### Provided material
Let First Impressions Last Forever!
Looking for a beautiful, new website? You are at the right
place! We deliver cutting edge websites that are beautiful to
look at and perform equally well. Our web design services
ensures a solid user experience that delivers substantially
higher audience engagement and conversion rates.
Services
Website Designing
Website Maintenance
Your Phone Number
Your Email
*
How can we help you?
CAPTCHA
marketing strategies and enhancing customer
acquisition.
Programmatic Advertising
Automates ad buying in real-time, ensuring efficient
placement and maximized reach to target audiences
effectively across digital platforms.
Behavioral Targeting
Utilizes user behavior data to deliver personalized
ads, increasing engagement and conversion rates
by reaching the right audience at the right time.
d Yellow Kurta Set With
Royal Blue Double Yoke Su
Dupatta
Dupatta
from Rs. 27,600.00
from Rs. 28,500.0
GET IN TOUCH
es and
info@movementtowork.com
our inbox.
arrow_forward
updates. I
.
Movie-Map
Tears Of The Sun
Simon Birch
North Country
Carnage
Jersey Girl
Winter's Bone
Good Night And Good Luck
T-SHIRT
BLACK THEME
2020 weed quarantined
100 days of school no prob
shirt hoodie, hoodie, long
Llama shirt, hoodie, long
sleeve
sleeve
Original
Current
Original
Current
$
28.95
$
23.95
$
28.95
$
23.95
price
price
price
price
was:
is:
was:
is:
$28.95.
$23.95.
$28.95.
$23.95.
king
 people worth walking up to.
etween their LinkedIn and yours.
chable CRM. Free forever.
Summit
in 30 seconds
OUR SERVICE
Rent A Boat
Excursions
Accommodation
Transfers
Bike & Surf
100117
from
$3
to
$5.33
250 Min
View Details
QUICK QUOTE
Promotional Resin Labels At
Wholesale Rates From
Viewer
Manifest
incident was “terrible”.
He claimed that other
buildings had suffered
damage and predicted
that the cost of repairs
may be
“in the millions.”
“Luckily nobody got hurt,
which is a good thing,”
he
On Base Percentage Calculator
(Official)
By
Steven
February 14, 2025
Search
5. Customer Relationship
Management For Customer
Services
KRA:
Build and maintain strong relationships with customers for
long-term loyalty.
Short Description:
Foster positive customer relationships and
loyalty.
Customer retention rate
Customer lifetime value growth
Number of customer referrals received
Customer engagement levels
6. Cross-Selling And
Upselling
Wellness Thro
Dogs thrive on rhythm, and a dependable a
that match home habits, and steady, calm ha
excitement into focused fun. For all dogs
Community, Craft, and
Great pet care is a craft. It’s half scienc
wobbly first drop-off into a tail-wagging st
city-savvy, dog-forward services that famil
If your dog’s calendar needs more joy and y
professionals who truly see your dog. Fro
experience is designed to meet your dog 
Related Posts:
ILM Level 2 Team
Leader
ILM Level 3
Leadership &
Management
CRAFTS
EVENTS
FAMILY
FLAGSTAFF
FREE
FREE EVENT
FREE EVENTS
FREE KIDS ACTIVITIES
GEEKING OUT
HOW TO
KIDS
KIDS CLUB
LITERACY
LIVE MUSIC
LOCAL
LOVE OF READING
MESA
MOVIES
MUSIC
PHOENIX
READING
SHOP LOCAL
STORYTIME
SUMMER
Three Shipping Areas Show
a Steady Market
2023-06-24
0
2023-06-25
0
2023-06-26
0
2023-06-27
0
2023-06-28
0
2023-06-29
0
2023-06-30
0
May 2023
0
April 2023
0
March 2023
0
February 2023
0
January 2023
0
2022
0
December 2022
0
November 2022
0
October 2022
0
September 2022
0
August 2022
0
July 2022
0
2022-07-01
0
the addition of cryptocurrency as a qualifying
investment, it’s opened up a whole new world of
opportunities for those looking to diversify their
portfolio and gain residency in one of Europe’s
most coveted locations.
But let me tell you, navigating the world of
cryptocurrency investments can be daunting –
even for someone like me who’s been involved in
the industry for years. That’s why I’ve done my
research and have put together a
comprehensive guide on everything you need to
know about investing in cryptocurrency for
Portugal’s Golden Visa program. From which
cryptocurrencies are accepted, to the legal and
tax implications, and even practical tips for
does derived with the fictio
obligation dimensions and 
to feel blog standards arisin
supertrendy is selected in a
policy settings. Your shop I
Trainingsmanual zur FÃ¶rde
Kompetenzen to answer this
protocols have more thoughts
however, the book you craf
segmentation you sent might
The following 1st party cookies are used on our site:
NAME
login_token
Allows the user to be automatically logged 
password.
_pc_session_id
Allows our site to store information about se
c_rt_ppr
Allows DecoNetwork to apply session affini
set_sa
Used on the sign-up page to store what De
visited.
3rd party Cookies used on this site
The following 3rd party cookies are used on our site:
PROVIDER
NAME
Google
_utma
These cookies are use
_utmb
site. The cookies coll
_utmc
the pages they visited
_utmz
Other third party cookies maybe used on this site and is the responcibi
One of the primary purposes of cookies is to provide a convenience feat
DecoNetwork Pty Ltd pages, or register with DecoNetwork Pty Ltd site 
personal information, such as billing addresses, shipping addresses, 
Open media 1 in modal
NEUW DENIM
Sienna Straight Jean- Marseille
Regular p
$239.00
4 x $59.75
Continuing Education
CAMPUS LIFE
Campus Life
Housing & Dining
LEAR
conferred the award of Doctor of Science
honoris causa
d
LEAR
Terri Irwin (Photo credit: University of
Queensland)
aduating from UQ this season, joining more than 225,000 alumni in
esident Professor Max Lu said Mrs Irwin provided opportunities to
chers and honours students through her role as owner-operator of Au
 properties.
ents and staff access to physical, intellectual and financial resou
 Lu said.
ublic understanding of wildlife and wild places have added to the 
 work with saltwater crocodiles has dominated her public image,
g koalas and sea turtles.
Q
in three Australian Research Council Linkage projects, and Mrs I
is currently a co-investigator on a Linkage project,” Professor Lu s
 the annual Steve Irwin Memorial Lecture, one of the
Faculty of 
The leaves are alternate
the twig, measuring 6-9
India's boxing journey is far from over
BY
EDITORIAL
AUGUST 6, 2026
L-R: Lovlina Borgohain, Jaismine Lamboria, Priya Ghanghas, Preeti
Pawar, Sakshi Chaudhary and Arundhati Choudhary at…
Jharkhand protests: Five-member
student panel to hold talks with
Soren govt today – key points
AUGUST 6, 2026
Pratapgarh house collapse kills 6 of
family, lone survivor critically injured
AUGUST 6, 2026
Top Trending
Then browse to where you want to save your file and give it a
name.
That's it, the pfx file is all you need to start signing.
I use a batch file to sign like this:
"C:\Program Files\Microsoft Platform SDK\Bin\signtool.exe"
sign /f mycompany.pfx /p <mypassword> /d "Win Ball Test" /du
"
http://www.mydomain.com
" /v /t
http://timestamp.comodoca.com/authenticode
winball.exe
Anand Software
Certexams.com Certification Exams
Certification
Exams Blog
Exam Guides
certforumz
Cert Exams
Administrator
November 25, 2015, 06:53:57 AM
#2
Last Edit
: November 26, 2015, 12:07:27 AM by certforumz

### To do
Go through the records from the first line and copy each one exactly, ending after the line that contains "Website Maintenance". Give nothing else.

### Answer to this task
Let First Impressions Last Forever!
Looking for a beautiful, new website? You are at the right
place! We deliver cutting edge websites that are beautiful to
look at and perform equally well. Our web design services
ensures a solid user experience that delivers substantially
higher audience engagement and conversion rates.
Services
Website Designing
Website Maintenance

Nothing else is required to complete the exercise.